También opera ubicaciones en Texas, Arizona, Florida, Connecticut, Illinois, Delaware, California, Washington DC y Nueva Jersey.
Aproximadamente la mitad de su flota (5.100 aviones) es operada por clientes de Bombardier con sede en Estados Unidos.
En un comunicado el lunes, Bombardier no respondió directamente a la amenaza de Trump, pero dijo que sus operaciones «crean decenas de miles de empleos en Estados Unidos a través de la creciente huella de la compañía en Estados Unidos».
«Bombardier valora su excelente asociación con las empresas estadounidenses y sus empleados estadounidenses», dice el comunicado. «Nuestro plan es seguir invirtiendo en nuestros empleados, nuestros clientes y las comunidades en las que operamos en todo el país».
Los aviones de Bombardier se construyen en fábricas de Canadá, Estados Unidos y México, según el sitio web de la compañía. También respetan el Tratado de Libre Comercio de América del Norte firmado por Trump durante su primer mandato, conocido como CUSMA en Canadá y USMCA en Estados Unidos.

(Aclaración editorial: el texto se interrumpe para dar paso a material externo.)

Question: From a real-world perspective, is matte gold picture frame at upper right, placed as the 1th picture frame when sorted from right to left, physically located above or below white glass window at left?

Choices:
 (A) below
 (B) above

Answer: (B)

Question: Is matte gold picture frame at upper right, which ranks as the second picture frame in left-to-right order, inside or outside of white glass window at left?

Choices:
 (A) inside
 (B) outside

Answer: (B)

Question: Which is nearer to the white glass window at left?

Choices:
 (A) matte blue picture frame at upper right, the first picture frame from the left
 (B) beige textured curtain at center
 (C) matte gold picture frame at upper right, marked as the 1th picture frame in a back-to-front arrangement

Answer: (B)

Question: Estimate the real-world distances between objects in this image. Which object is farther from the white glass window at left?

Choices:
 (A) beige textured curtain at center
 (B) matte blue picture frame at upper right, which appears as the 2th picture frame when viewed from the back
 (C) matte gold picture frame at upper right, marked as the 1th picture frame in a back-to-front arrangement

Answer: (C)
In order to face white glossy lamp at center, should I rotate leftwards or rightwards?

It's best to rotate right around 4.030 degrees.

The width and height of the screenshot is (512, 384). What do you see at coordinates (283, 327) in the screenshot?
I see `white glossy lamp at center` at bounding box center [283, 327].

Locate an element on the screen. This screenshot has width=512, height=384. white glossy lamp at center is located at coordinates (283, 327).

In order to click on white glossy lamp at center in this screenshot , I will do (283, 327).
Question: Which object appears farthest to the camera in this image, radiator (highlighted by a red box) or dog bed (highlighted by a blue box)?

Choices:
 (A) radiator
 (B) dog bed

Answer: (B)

La empresa es una de las más grandes de Canadá y contribuyó con 7.400 millones de dólares canadienses (5.400 millones de dólares; 4.000 millones de libras esterlinas) al PIB del país en 2024, según un informe encargado por Bombardier.
También es uno de los mayores empleadores del sector manufacturero de Quebec.

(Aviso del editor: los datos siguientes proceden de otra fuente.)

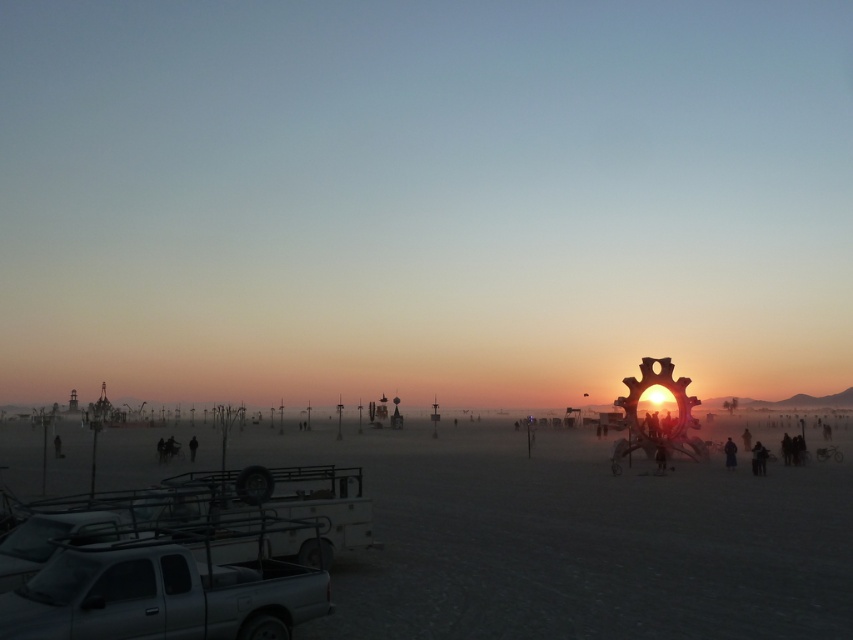 Between point (189, 440) and point (61, 445), which one is positioned behind?

Point (189, 440)

Is black fabric person at lower left taller than black matte person at lower left?

Indeed, black fabric person at lower left has a greater height compared to black matte person at lower left.

Find the location of a particular element. This screenshot has height=640, width=853. black fabric person at lower left is located at coordinates (192, 448).

Which is more to the right, dark fabric figure at center or black fabric person at lower left?

dark fabric figure at center is more to the right.

Can you confirm if dark fabric figure at center is positioned below black fabric person at lower left?

No.

Does point (663, 468) come behind point (194, 456)?

No, (663, 468) is closer to viewer.

Identify the location of dark fabric figure at center. (660, 458).

Is dark gray fabric jacket at lower right above black matte person at lower left?

Yes.

Based on the photo, does dark gray fabric jacket at lower right appear on the left side of black matte person at lower left?

No, dark gray fabric jacket at lower right is not to the left of black matte person at lower left.

Identify the location of dark gray fabric jacket at lower right. The width and height of the screenshot is (853, 640). (758, 458). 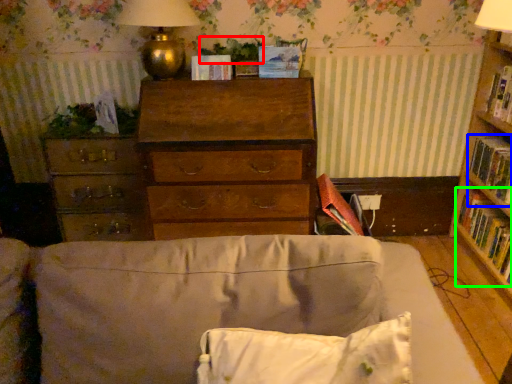 Question: Which object is positioned farthest from plant (highlighted by a red box)? Select from paperback book (highlighted by a blue box) and book (highlighted by a green box).

Choices:
 (A) paperback book
 (B) book

Answer: (B) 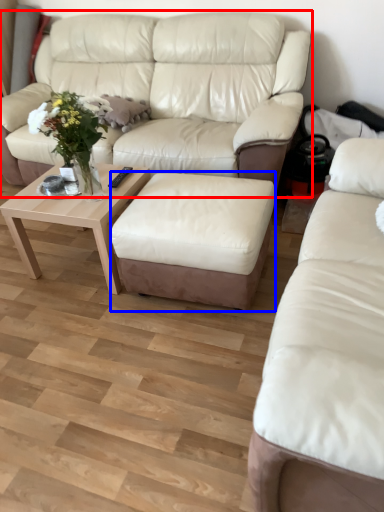 Question: Which object appears closest to the camera in this image, studio couch (highlighted by a red box) or stool (highlighted by a blue box)?

Choices:
 (A) studio couch
 (B) stool

Answer: (B)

En una publicación del lunes en X, la primera ministra de Quebec, Christine Fréchette, calificó a la empresa como un “motivo de orgullo” para su provincia y un “buque insignia de nuestra economía”.
Añadió que se había puesto en contacto con el director general de Bombardier, Éric Martel, y le había ofrecido todo el apoyo de su gobierno.
Ante la amenaza de Trump, Fréchette escribió: «No responderé a la provocación con provocación».
«Quebec no permitirá que nadie determine dónde deben producir nuestras empresas para acceder a un mercado».
Las conversaciones comerciales entre Canadá y Estados Unidos colapsaron a fines del mes pasado después de que Canadá se retirara de la mesa de negociaciones, después de lo cual Estados Unidos impuso nuevos aranceles del 50% a una variedad de productos canadienses.
El Primer Ministro Carney acusó a la administración Trump de presentar términos de último momento que eran «injustos» y «antieconómicos», mientras que funcionarios estadounidenses lo acusaron de negarse a firmar un acuerdo por razones políticas debido a la impopularidad de Trump en Canadá, acusación que él negó.